* [To do]
Find the line with "UFFICIALE: Serie D 2026/2027, ecco il Girone D." in the data below, then restate it and all remaining lines exactly, adding nothing.

Stored data entries
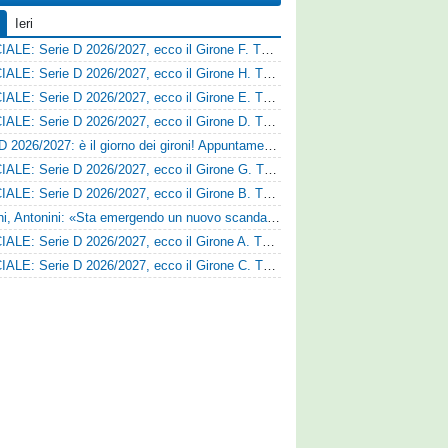
Ieri
UFFICIALE: Serie D 2026/2027, ecco il Girone F. Tutte le squadre
UFFICIALE: Serie D 2026/2027, ecco il Girone H. Tutte le squadre
UFFICIALE: Serie D 2026/2027, ecco il Girone E. Tutte le squadre
UFFICIALE: Serie D 2026/2027, ecco il Girone D. Tutte le squadre
Serie D 2026/2027: è il giorno dei gironi! Appuntamento fissato
UFFICIALE: Serie D 2026/2027, ecco il Girone G. Tutte le squadre
UFFICIALE: Serie D 2026/2027, ecco il Girone B. Tutte le squadre
Trapani, Antonini: «Sta emergendo un nuovo scandalo»
UFFICIALE: Serie D 2026/2027, ecco il Girone A. Tutte le squadre
UFFICIALE: Serie D 2026/2027, ecco il Girone C. Tutte le squadre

* [Written answer]
UFFICIALE: Serie D 2026/2027, ecco il Girone D. Tutte le squadre
Serie D 2026/2027: è il giorno dei gironi! Appuntamento fissato
UFFICIALE: Serie D 2026/2027, ecco il Girone G. Tutte le squadre
UFFICIALE: Serie D 2026/2027, ecco il Girone B. Tutte le squadre
Trapani, Antonini: «Sta emergendo un nuovo scandalo»
UFFICIALE: Serie D 2026/2027, ecco il Girone A. Tutte le squadre
UFFICIALE: Serie D 2026/2027, ecco il Girone C. Tutte le squadre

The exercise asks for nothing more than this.